Julie Bonds understands all too well the conection between where you live and how you feel about yourself, your life, and your options. In 1996, this mother of four was living in cramped, deteriorating housing in Mecca, Calif. Living like this, "You kind of feel down and don't think you can ever get anywhere," Julie says. She wanted to raise her family in a cleaner, safer environment but didn't know where to being. Then she found the Coachella Valley Housing Coalition (CVHC).
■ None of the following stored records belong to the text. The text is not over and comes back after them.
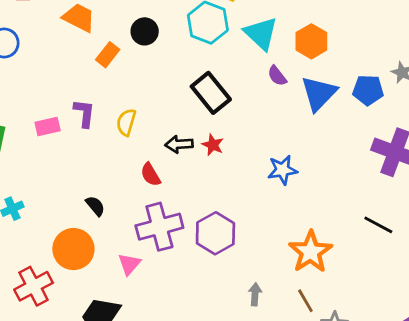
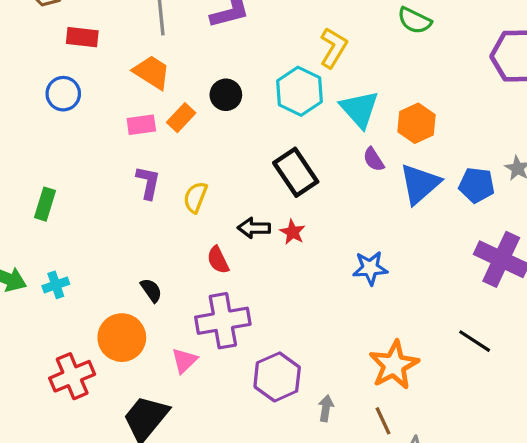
pink rectangle: (48, 127) -> (141, 125), moved
purple hexagon: (215, 233) -> (277, 377), moved

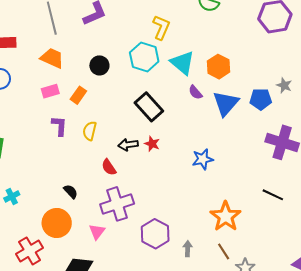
orange rectangle: (181, 118) -> (78, 95), moved

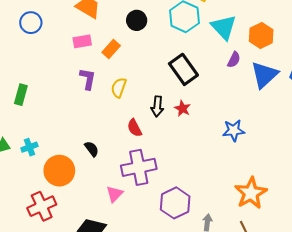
purple semicircle: (195, 92) -> (234, 60), turned -119
black arrow: (128, 145) -> (157, 106), turned -84
orange circle: (57, 223) -> (59, 171), moved

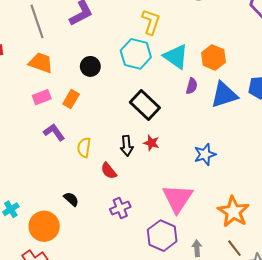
blue triangle: (264, 75) -> (224, 95), turned 36
purple L-shape: (88, 79) -> (54, 132), turned -35
yellow semicircle: (119, 88) -> (84, 148), moved
purple cross: (139, 167) -> (120, 208), size x0.6
pink triangle: (115, 194) -> (178, 198), moved, size x1.8

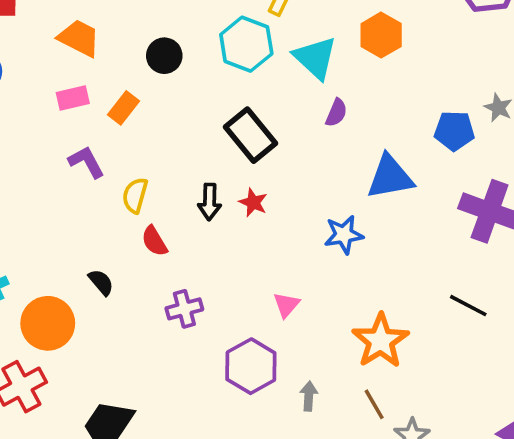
orange hexagon: (213, 57) -> (381, 35), moved
blue triangle: (224, 95) -> (390, 177), moved
red semicircle: (109, 171) -> (154, 241), moved
pink triangle: (178, 198) -> (286, 305), size x0.5

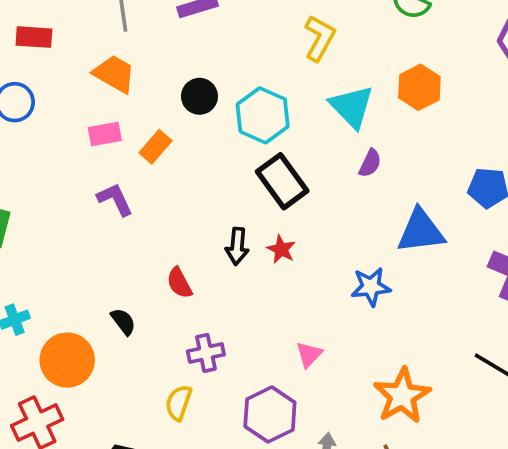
cyan hexagon: (246, 44) -> (263, 115), moved
yellow semicircle: (135, 195) -> (179, 403), moved

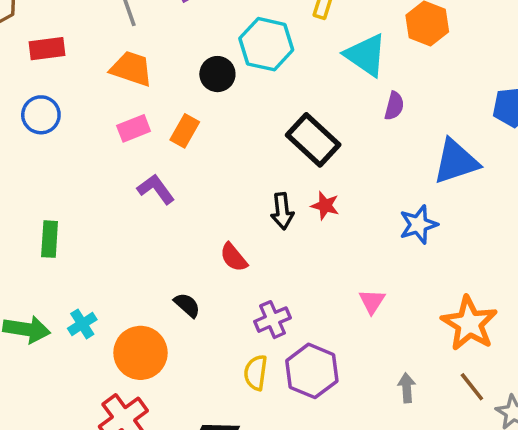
cyan hexagon: (263, 115) -> (266, 44), moved
purple hexagon: (270, 414) -> (312, 371), moved

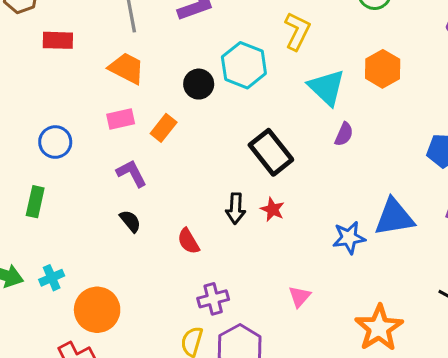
blue circle: (41, 115) -> (55, 142), moved
blue triangle: (456, 162) -> (394, 217), moved
black semicircle: (187, 305) -> (130, 221), moved

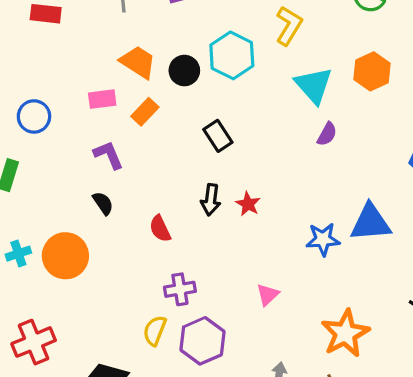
orange trapezoid: (127, 68) -> (138, 62), moved
black rectangle: (271, 152) -> (218, 136), moved, size x0.7
orange circle: (97, 310) -> (65, 256), moved

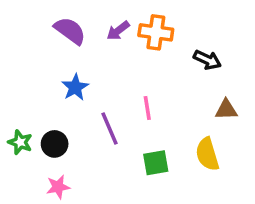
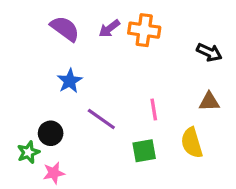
black arrow: (207, 60) -> (209, 52), moved
pink line: (147, 108) -> (154, 109), moved
purple line: (109, 129) -> (101, 119), turned -32
green star: (20, 142) -> (28, 152), moved, turned 30

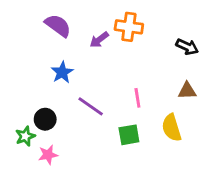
purple arrow: (109, 29) -> (99, 40), moved

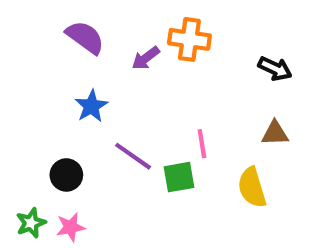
green square: (129, 135) -> (179, 177), moved
green star: (25, 136) -> (31, 223), moved

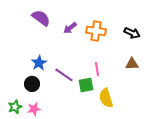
orange cross: (189, 39) -> (96, 31), moved
blue star: (91, 106) -> (39, 63), moved
yellow semicircle: (252, 187) -> (106, 98), moved

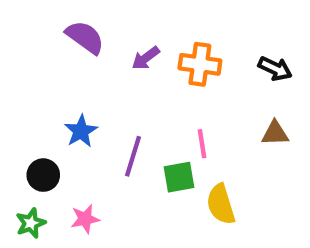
purple line: (64, 75) -> (133, 156), turned 72
black circle: (32, 84) -> (43, 175), moved
pink star: (34, 109) -> (85, 219), moved

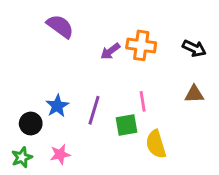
purple arrow: (146, 58) -> (110, 51), moved
blue star: (81, 131) -> (57, 106), moved

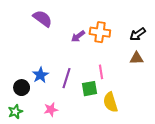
black arrow: (194, 48) -> (138, 34), turned 119
brown triangle: (194, 94) -> (137, 58), moved
pink star: (60, 154) -> (51, 110), moved

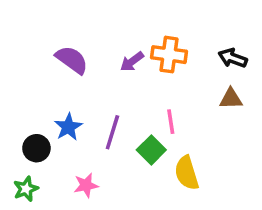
purple semicircle: (42, 19) -> (72, 60), moved
black arrow: (138, 34) -> (233, 58), turned 56
green square: (90, 89) -> (151, 150), turned -35

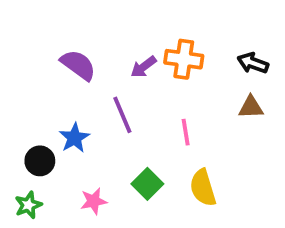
purple line: (112, 132) -> (122, 115), moved, turned -40
green square: (151, 150) -> (147, 184), moved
With CVHC's help, Julie moved herself and her children to Nueva Vista, then a newly-construted affordable housing complex developed and owned by CVHC. When she moved, Julie says, "it changed a lot of things. It really changes your outlook on life. Once I felt that my family was in a secure community, I felt that I could do even more to make a better life for them."
Today, Julie works as an OB technician at a local hospital, and she and her children live in four-bedroom home in Paseo de los Poetas, another CVHC community. She is in the process of building her own home through the organization's Self-Help Housing program, through which low-income families work together to build their houses and use their "sweat equity" as the down payment. As Julie discovered, "it really is sweat equity because you really have to sweat -- it's very hard."
Julie no longer dreams of doing better for herself and her family. With CVHC's help, she is. She's grateful for the opportunities that CVHC has provided for her. "If it wasn't for them," says Julie, "I don't know where I'd be right now."